Puis, l’administration a ouvert la porte à une commémoration plus honorable. Enfin.

C’est là une des qualités discrètes du maire Coderre : il accorde une grande importance au devoir de mémoire, même si rien ne l’y oblige.

Il a tourné la page sur le fiasco de l’avenue Parc/ Robert-Bourassa. Il travaille à une reconnaissance des femmes qui ont bâti Montréal. Et il entend effacer l’affront fait aux Richler en baptisant autre chose qu’un gazebo.
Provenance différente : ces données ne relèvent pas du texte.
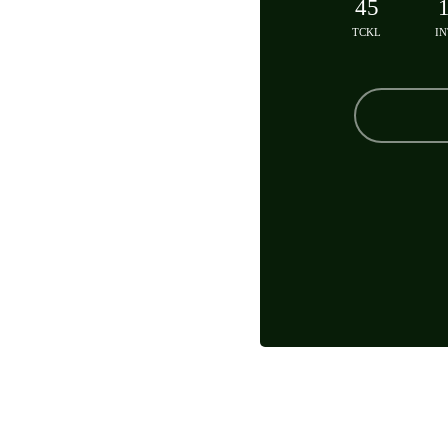
45
TCKL
IN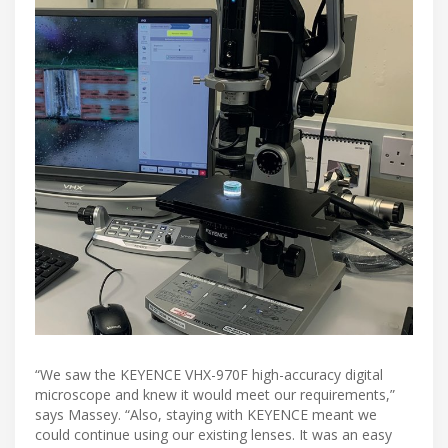
“We saw the KEYENCE VHX-970F high-accuracy digital
microscope and knew it would meet our requirements,”
says Massey. “Also, staying with KEYENCE meant we
could continue using our existing lenses. It was an easy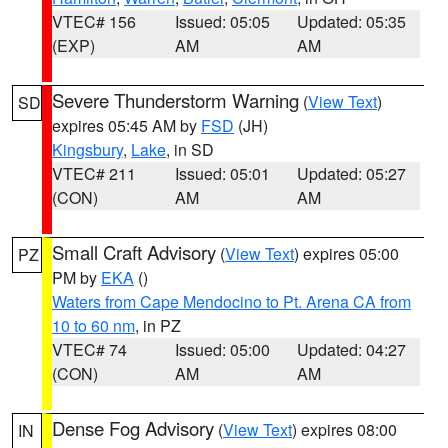
VTEC# 156
Issued: 05:05
Updated: 05:35
(EXP)
AM
AM
Severe Thunderstorm Warning
(
View Text
)
SD
expires 05:45 AM by
FSD
(JH)
Kingsbury
,
Lake
, in SD
VTEC# 211
Issued: 05:01
Updated: 05:27
(CON)
AM
AM
Small Craft Advisory
(
View Text
) expires 05:00
PZ
PM by
EKA
()
Waters from Cape Mendocino to Pt. Arena CA from
10 to 60 nm
, in PZ
VTEC# 74
Issued: 05:00
Updated: 04:27
(CON)
AM
AM
Dense Fog Advisory
(
View Text
) expires 08:00
IN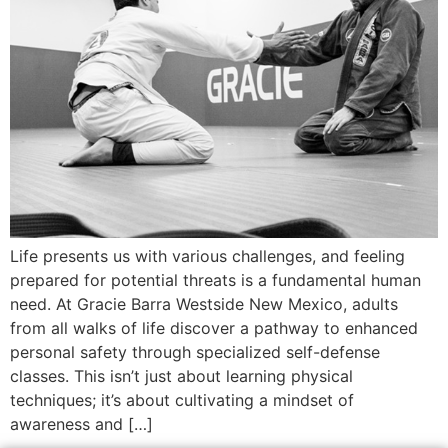
Life presents us with various challenges, and feeling
prepared for potential threats is a fundamental human
need. At Gracie Barra Westside New Mexico, adults
from all walks of life discover a pathway to enhanced
personal safety through specialized self-defense
classes. This isn’t just about learning physical
techniques; it’s about cultivating a mindset of
awareness and […]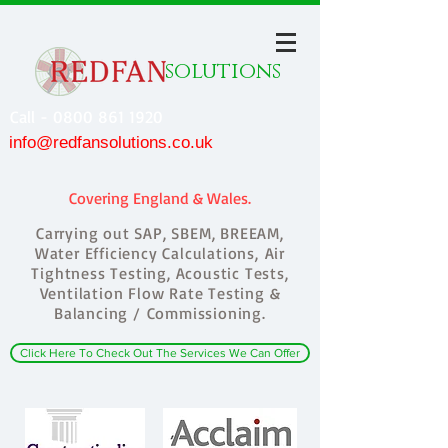
solutions
Call - 0800 861 1920
info@redfansolutions.co.uk
Covering England & Wales.
Carrying out SAP, SBEM, BREEAM,
Water Efficiency Calculations, Air
Tightness Testing, Acoustic Tests,
Ventilation Flow Rate Testing &
Balancing / Commissioning.
Click Here To Check Out The Services We Can Offer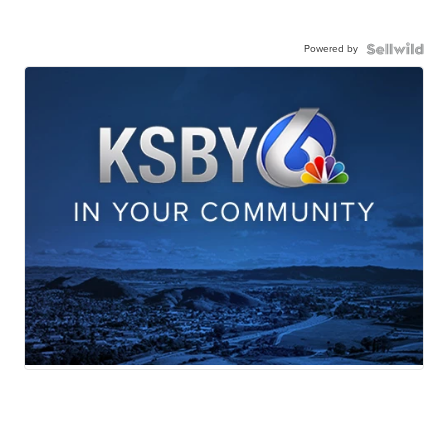
Powered by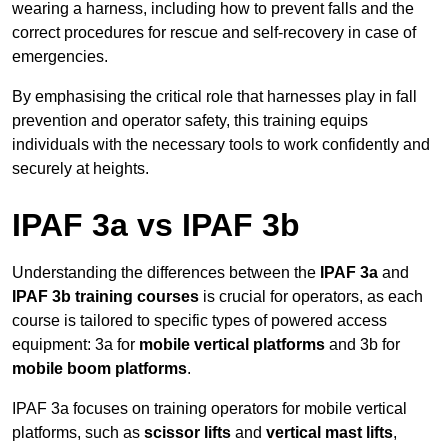
wearing a harness, including how to prevent falls and the
correct procedures for rescue and self-recovery in case of
emergencies.
By emphasising the critical role that harnesses play in fall
prevention and operator safety, this training equips
individuals with the necessary tools to work confidently and
securely at heights.
IPAF 3a vs IPAF 3b
Understanding the differences between the
IPAF 3a
and
IPAF 3b training courses
is crucial for operators, as each
course is tailored to specific types of powered access
equipment: 3a for
mobile vertical platforms
and 3b for
mobile boom platforms
.
IPAF 3a focuses on training operators for mobile vertical
platforms, such as
scissor lifts
and
vertical mast lifts
,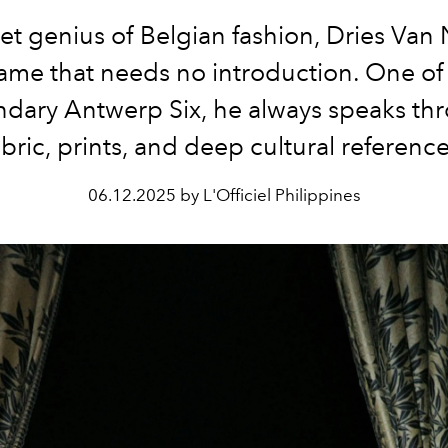
et genius of Belgian fashion, Dries Van 
ame that needs no introduction. One of
ndary Antwerp Six, he always speaks th
abric, prints, and deep cultural reference
06.12.2025 by L'Officiel Philippines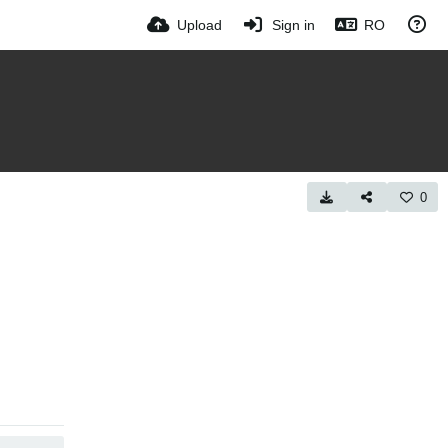
Upload
Sign in
RO
0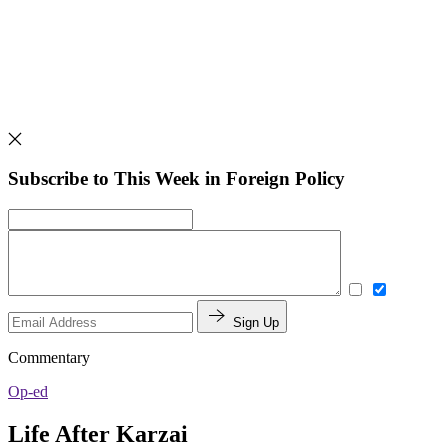
Subscribe to This Week in Foreign Policy
Sign Up
Commentary
Op-ed
Life After Karzai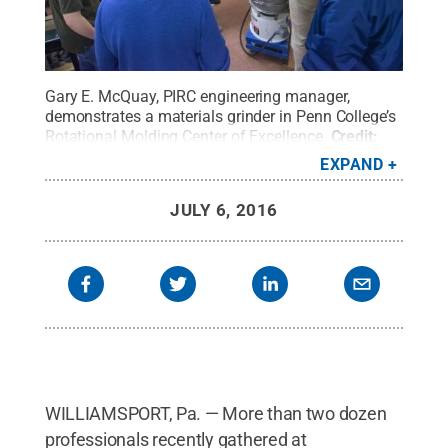
Gary E. McQuay, PIRC engineering manager,
demonstrates a materials grinder in Penn College’s
Rotational Molding Center of Excellence.
Credit:
Pennsylvania College of Technology / Penn State
.
EXPAND
Creative Commons
JULY 6, 2016
WILLIAMSPORT, Pa. — More than two dozen
professionals recently gathered at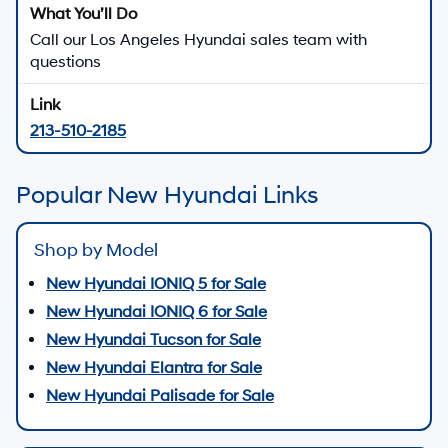
Call our Los Angeles Hyundai sales team with
questions
213-510-2185
Popular New Hyundai Links
Shop by Model
New Hyundai IONIQ 5 for Sale
New Hyundai IONIQ 6 for Sale
New Hyundai Tucson for Sale
New Hyundai Elantra for Sale
New Hyundai Palisade for Sale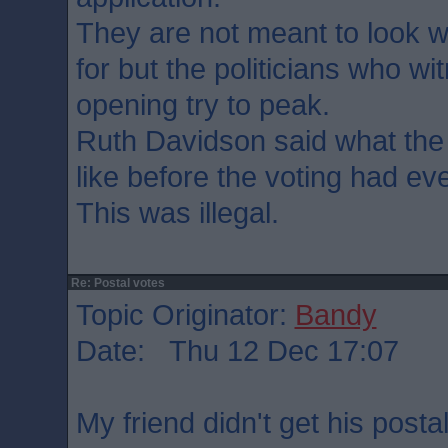
They are not meant to look 
for but the politicians who wi
opening try to peak.
Ruth Davidson said what the
like before the voting had ev
This was illegal.
Re: Postal votes
Topic Originator:
Bandy
Date: Thu 12 Dec 17:07
My friend didn't get his postal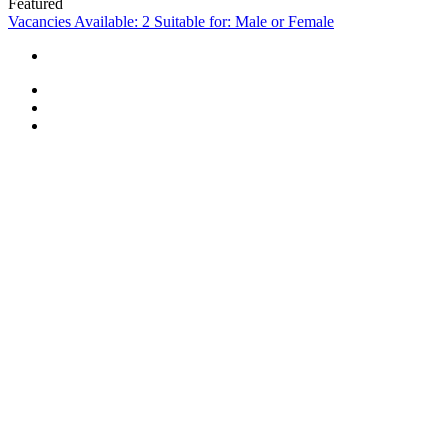
Featured
Vacancies Available: 2
Suitable for: Male or Female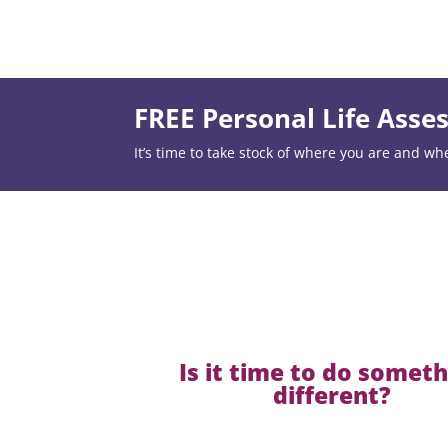
FREE Personal Life Ass
It’s time to take stock of where you are and wh
Is it time to do somet
different?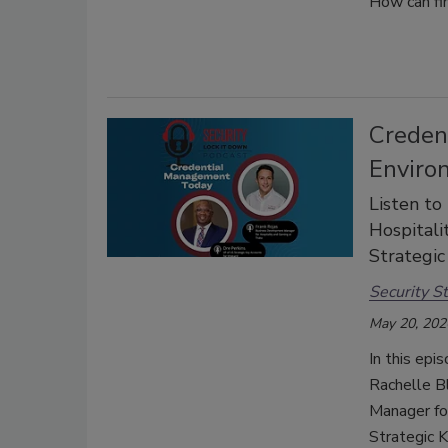
How can fin
Creden
Enviro
Listen to
Hospitali
Strategic
Security St
May 20, 202
In this epi
Rachelle B
Manager fo
Strategic K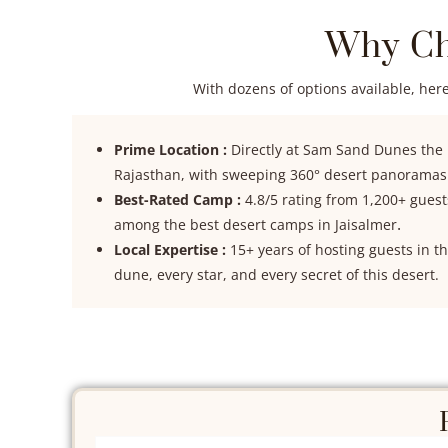
Why Ch
With dozens of options available, here
Prime Location :
Directly at Sam Sand Dunes the
Rajasthan, with sweeping 360° desert panoramas
Best-Rated Camp :
4.8/5 rating from 1,200+ gues
.
among the best desert camps in Jaisalmer
Local Expertise :
15+ years of hosting guests in 
dune, every star, and every secret of this desert.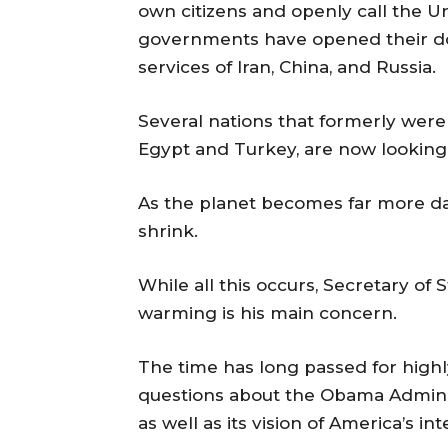
own citizens and openly call the U
governments have opened their door
services of Iran, China, and Russia.
Several nations that formerly were 
Egypt and Turkey, are now looking
As the planet becomes far more dan
shrink.
While all this occurs, Secretary of
warming is his main concern.
The time has long passed for high
questions about the Obama Administ
as well as its vision of America’s in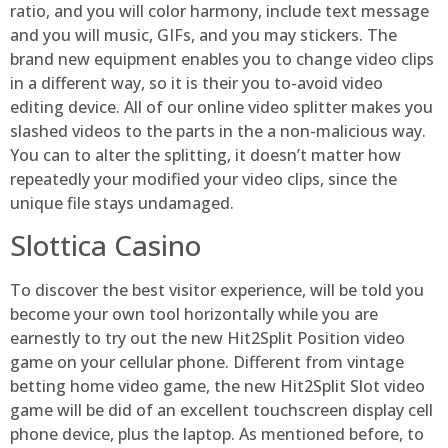
ratio, and you will color harmony, include text message
and you will music, GIFs, and you may stickers. The
brand new equipment enables you to change video clips
in a different way, so it is their you to-avoid video
editing device. All of our online video splitter makes you
slashed videos to the parts in the a non-malicious way.
You can to alter the splitting, it doesn’t matter how
repeatedly your modified your video clips, since the
unique file stays undamaged.
Slottica Casino
To discover the best visitor experience, will be told you
become your own tool horizontally while you are
earnestly to try out the new Hit2Split Position video
game on your cellular phone. Different from vintage
betting home video game, the new Hit2Split Slot video
game will be did of an excellent touchscreen display cell
phone device, plus the laptop. As mentioned before, to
La bibliothèque du Mile End semble avoir été choisie, mais d’autres suggèrent néanmoins le parc à l’angle de Rachel et Saint-Laurent. Ou encore un tronçon de la rue Saint-Urbain ou de l’avenue du Mont-Royal.

J’aime bien l’idée de la bibliothèque, qui révèle l’importance littéraire d’un géant internationalement reconnu. Comme j’aime l’initiative récente de Boréal, qui a décidé de retraduire l’œuvre si mal traduite de Richler. Mais plus encore, j’aime qu’on ose enfin aborder l’écrivain autrement qu’en vil détracteur.

Certains préféraient qu’on oublie Richler en guise d’affirmation collective. Or la véritable affirmation serait justement de l’intégrer à la mémoire collective.